§ What this task involves
Retype the listing that follows, exactly as written.

§ Exercise materials
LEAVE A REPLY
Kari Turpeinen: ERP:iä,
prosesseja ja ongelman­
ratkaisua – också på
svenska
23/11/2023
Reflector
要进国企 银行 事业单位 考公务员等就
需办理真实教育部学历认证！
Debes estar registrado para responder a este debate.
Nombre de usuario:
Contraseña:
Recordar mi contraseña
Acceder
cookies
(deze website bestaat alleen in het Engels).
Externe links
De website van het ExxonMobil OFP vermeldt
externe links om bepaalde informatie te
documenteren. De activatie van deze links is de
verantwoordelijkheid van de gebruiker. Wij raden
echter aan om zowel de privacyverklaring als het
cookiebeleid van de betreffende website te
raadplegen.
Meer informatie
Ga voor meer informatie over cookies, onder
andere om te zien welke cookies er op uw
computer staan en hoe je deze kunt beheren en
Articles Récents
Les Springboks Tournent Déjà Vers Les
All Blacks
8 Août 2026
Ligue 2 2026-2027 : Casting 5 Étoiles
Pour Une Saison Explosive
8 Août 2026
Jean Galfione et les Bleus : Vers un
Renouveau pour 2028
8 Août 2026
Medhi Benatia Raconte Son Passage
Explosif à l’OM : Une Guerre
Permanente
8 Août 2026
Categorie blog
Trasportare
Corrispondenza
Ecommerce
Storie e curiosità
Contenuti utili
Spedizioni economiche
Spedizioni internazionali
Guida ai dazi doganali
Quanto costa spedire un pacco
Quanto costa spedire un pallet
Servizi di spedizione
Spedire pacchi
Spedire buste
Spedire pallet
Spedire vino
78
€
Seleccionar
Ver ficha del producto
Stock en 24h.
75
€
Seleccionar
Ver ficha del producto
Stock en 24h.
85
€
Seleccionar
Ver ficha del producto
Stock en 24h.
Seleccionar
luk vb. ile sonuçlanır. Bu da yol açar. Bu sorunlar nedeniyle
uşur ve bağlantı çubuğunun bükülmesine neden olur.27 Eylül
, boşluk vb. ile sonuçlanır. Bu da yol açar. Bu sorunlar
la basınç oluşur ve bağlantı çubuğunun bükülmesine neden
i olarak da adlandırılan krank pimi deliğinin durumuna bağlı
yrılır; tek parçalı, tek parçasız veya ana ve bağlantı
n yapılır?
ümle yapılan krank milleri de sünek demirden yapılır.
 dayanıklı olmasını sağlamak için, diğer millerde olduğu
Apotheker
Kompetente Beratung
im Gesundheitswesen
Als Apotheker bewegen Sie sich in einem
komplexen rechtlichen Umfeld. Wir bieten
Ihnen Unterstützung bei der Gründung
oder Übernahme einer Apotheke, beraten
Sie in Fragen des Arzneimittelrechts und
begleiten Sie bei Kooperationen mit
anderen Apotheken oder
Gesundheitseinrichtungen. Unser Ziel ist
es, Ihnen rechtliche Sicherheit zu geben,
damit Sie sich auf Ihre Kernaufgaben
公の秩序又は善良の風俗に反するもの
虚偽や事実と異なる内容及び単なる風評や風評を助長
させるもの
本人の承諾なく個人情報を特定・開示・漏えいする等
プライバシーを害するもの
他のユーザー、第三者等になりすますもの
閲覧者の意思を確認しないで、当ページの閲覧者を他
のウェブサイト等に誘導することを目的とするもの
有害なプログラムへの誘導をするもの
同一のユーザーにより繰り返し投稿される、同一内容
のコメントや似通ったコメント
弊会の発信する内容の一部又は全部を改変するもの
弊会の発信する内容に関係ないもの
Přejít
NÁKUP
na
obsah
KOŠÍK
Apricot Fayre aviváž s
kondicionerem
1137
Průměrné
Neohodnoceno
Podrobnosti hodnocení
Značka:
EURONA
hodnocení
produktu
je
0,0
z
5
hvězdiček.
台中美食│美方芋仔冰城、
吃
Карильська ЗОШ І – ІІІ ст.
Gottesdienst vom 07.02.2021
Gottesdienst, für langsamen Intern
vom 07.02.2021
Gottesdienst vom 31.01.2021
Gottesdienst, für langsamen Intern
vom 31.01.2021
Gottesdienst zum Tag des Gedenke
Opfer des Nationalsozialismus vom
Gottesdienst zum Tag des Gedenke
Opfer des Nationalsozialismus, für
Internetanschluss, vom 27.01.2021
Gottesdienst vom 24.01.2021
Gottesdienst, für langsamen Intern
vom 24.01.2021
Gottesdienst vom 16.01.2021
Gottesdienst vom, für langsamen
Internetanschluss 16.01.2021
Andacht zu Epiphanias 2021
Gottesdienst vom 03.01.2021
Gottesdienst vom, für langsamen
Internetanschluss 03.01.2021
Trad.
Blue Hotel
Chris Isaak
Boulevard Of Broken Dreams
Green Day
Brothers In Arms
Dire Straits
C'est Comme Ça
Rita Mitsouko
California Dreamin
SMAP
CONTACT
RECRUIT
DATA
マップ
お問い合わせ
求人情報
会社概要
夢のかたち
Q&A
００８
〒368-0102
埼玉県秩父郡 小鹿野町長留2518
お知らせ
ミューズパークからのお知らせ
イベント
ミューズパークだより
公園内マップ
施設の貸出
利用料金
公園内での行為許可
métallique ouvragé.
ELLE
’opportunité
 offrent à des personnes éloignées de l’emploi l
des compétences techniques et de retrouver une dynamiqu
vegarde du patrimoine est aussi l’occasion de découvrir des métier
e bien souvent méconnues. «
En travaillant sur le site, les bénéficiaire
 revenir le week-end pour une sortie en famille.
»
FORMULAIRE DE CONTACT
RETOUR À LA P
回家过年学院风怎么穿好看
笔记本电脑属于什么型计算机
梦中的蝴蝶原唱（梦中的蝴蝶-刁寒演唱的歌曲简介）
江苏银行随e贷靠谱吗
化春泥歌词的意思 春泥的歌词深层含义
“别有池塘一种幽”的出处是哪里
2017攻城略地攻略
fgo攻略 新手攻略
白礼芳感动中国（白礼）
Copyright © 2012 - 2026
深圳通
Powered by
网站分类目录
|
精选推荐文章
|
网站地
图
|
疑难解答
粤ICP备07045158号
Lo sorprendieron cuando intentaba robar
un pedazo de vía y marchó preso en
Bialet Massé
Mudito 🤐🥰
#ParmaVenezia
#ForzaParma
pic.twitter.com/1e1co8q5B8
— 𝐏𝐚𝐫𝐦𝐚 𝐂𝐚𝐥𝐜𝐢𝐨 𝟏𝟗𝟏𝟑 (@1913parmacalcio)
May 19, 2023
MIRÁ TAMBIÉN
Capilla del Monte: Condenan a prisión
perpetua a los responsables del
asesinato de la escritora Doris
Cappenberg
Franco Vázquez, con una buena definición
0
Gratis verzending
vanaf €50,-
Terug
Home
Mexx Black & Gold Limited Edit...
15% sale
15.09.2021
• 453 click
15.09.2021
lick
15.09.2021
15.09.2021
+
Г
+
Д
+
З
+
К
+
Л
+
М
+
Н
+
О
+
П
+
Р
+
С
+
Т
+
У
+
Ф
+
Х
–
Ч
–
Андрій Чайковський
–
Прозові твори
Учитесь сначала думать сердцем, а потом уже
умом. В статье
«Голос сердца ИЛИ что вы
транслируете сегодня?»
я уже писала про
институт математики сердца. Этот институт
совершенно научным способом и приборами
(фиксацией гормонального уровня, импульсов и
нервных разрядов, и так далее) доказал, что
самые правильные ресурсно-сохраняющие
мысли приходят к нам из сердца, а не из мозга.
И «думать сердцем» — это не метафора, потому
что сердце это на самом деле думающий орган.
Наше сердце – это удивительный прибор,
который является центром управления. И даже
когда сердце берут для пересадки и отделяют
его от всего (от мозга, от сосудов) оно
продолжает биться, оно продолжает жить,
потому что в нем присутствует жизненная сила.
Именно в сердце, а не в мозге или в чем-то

§ Result
LEAVE A REPLY
Kari Turpeinen: ERP:iä,
prosesseja ja ongelman­
ratkaisua – också på
svenska
23/11/2023
Reflector
要进国企 银行 事业单位 考公务员等就
需办理真实教育部学历认证！
Debes estar registrado para responder a este debate.
Nombre de usuario:
Contraseña:
Recordar mi contraseña
Acceder
cookies
(deze website bestaat alleen in het Engels).
Externe links
De website van het ExxonMobil OFP vermeldt
externe links om bepaalde informatie te
documenteren. De activatie van deze links is de
verantwoordelijkheid van de gebruiker. Wij raden
echter aan om zowel de privacyverklaring als het
cookiebeleid van de betreffende website te
raadplegen.
Meer informatie
Ga voor meer informatie over cookies, onder
andere om te zien welke cookies er op uw
computer staan en hoe je deze kunt beheren en
Articles Récents
Les Springboks Tournent Déjà Vers Les
All Blacks
8 Août 2026
Ligue 2 2026-2027 : Casting 5 Étoiles
Pour Une Saison Explosive
8 Août 2026
Jean Galfione et les Bleus : Vers un
Renouveau pour 2028
8 Août 2026
Medhi Benatia Raconte Son Passage
Explosif à l’OM : Une Guerre
Permanente
8 Août 2026
Categorie blog
Trasportare
Corrispondenza
Ecommerce
Storie e curiosità
Contenuti utili
Spedizioni economiche
Spedizioni internazionali
Guida ai dazi doganali
Quanto costa spedire un pacco
Quanto costa spedire un pallet
Servizi di spedizione
Spedire pacchi
Spedire buste
Spedire pallet
Spedire vino
78
€
Seleccionar
Ver ficha del producto
Stock en 24h.
75
€
Seleccionar
Ver ficha del producto
Stock en 24h.
85
€
Seleccionar
Ver ficha del producto
Stock en 24h.
Seleccionar
luk vb. ile sonuçlanır. Bu da yol açar. Bu sorunlar nedeniyle
uşur ve bağlantı çubuğunun bükülmesine neden olur.27 Eylül
, boşluk vb. ile sonuçlanır. Bu da yol açar. Bu sorunlar
la basınç oluşur ve bağlantı çubuğunun bükülmesine neden
i olarak da adlandırılan krank pimi deliğinin durumuna bağlı
yrılır; tek parçalı, tek parçasız veya ana ve bağlantı
n yapılır?
ümle yapılan krank milleri de sünek demirden yapılır.
 dayanıklı olmasını sağlamak için, diğer millerde olduğu
Apotheker
Kompetente Beratung
im Gesundheitswesen
Als Apotheker bewegen Sie sich in einem
komplexen rechtlichen Umfeld. Wir bieten
Ihnen Unterstützung bei der Gründung
oder Übernahme einer Apotheke, beraten
Sie in Fragen des Arzneimittelrechts und
begleiten Sie bei Kooperationen mit
anderen Apotheken oder
Gesundheitseinrichtungen. Unser Ziel ist
es, Ihnen rechtliche Sicherheit zu geben,
damit Sie sich auf Ihre Kernaufgaben
公の秩序又は善良の風俗に反するもの
虚偽や事実と異なる内容及び単なる風評や風評を助長
させるもの
本人の承諾なく個人情報を特定・開示・漏えいする等
プライバシーを害するもの
他のユーザー、第三者等になりすますもの
閲覧者の意思を確認しないで、当ページの閲覧者を他
のウェブサイト等に誘導することを目的とするもの
有害なプログラムへの誘導をするもの
同一のユーザーにより繰り返し投稿される、同一内容
のコメントや似通ったコメント
弊会の発信する内容の一部又は全部を改変するもの
弊会の発信する内容に関係ないもの
Přejít
NÁKUP
na
obsah
KOŠÍK
Apricot Fayre aviváž s
kondicionerem
1137
Průměrné
Neohodnoceno
Podrobnosti hodnocení
Značka:
EURONA
hodnocení
produktu
je
0,0
z
5
hvězdiček.
台中美食│美方芋仔冰城、
吃
Карильська ЗОШ І – ІІІ ст.
Gottesdienst vom 07.02.2021
Gottesdienst, für langsamen Intern
vom 07.02.2021
Gottesdienst vom 31.01.2021
Gottesdienst, für langsamen Intern
vom 31.01.2021
Gottesdienst zum Tag des Gedenke
Opfer des Nationalsozialismus vom
Gottesdienst zum Tag des Gedenke
Opfer des Nationalsozialismus, für
Internetanschluss, vom 27.01.2021
Gottesdienst vom 24.01.2021
Gottesdienst, für langsamen Intern
vom 24.01.2021
Gottesdienst vom 16.01.2021
Gottesdienst vom, für langsamen
Internetanschluss 16.01.2021
Andacht zu Epiphanias 2021
Gottesdienst vom 03.01.2021
Gottesdienst vom, für langsamen
Internetanschluss 03.01.2021
Trad.
Blue Hotel
Chris Isaak
Boulevard Of Broken Dreams
Green Day
Brothers In Arms
Dire Straits
C'est Comme Ça
Rita Mitsouko
California Dreamin
SMAP
CONTACT
RECRUIT
DATA
マップ
お問い合わせ
求人情報
会社概要
夢のかたち
Q&A
００８
〒368-0102
埼玉県秩父郡 小鹿野町長留2518
お知らせ
ミューズパークからのお知らせ
イベント
ミューズパークだより
公園内マップ
施設の貸出
利用料金
公園内での行為許可
métallique ouvragé.
ELLE
’opportunité
 offrent à des personnes éloignées de l’emploi l
des compétences techniques et de retrouver une dynamiqu
vegarde du patrimoine est aussi l’occasion de découvrir des métier
e bien souvent méconnues. «
En travaillant sur le site, les bénéficiaire
 revenir le week-end pour une sortie en famille.
»
FORMULAIRE DE CONTACT
RETOUR À LA P
回家过年学院风怎么穿好看
笔记本电脑属于什么型计算机
梦中的蝴蝶原唱（梦中的蝴蝶-刁寒演唱的歌曲简介）
江苏银行随e贷靠谱吗
化春泥歌词的意思 春泥的歌词深层含义
“别有池塘一种幽”的出处是哪里
2017攻城略地攻略
fgo攻略 新手攻略
白礼芳感动中国（白礼）
Copyright © 2012 - 2026
深圳通
Powered by
网站分类目录
|
精选推荐文章
|
网站地
图
|
疑难解答
粤ICP备07045158号
Lo sorprendieron cuando intentaba robar
un pedazo de vía y marchó preso en
Bialet Massé
Mudito 🤐🥰
#ParmaVenezia
#ForzaParma
pic.twitter.com/1e1co8q5B8
— 𝐏𝐚𝐫𝐦𝐚 𝐂𝐚𝐥𝐜𝐢𝐨 𝟏𝟗𝟏𝟑 (@1913parmacalcio)
May 19, 2023
MIRÁ TAMBIÉN
Capilla del Monte: Condenan a prisión
perpetua a los responsables del
asesinato de la escritora Doris
Cappenberg
Franco Vázquez, con una buena definición
0
Gratis verzending
vanaf €50,-
Terug
Home
Mexx Black & Gold Limited Edit...
15% sale
15.09.2021
• 453 click
15.09.2021
lick
15.09.2021
15.09.2021
+
Г
+
Д
+
З
+
К
+
Л
+
М
+
Н
+
О
+
П
+
Р
+
С
+
Т
+
У
+
Ф
+
Х
–
Ч
–
Андрій Чайковський
–
Прозові твори
Учитесь сначала думать сердцем, а потом уже
умом. В статье
«Голос сердца ИЛИ что вы
транслируете сегодня?»
я уже писала про
институт математики сердца. Этот институт
совершенно научным способом и приборами
(фиксацией гормонального уровня, импульсов и
нервных разрядов, и так далее) доказал, что
самые правильные ресурсно-сохраняющие
мысли приходят к нам из сердца, а не из мозга.
И «думать сердцем» — это не метафора, потому
что сердце это на самом деле думающий орган.
Наше сердце – это удивительный прибор,
который является центром управления. И даже
когда сердце берут для пересадки и отделяют
его от всего (от мозга, от сосудов) оно
продолжает биться, оно продолжает жить,
потому что в нем присутствует жизненная сила.
Именно в сердце, а не в мозге или в чем-то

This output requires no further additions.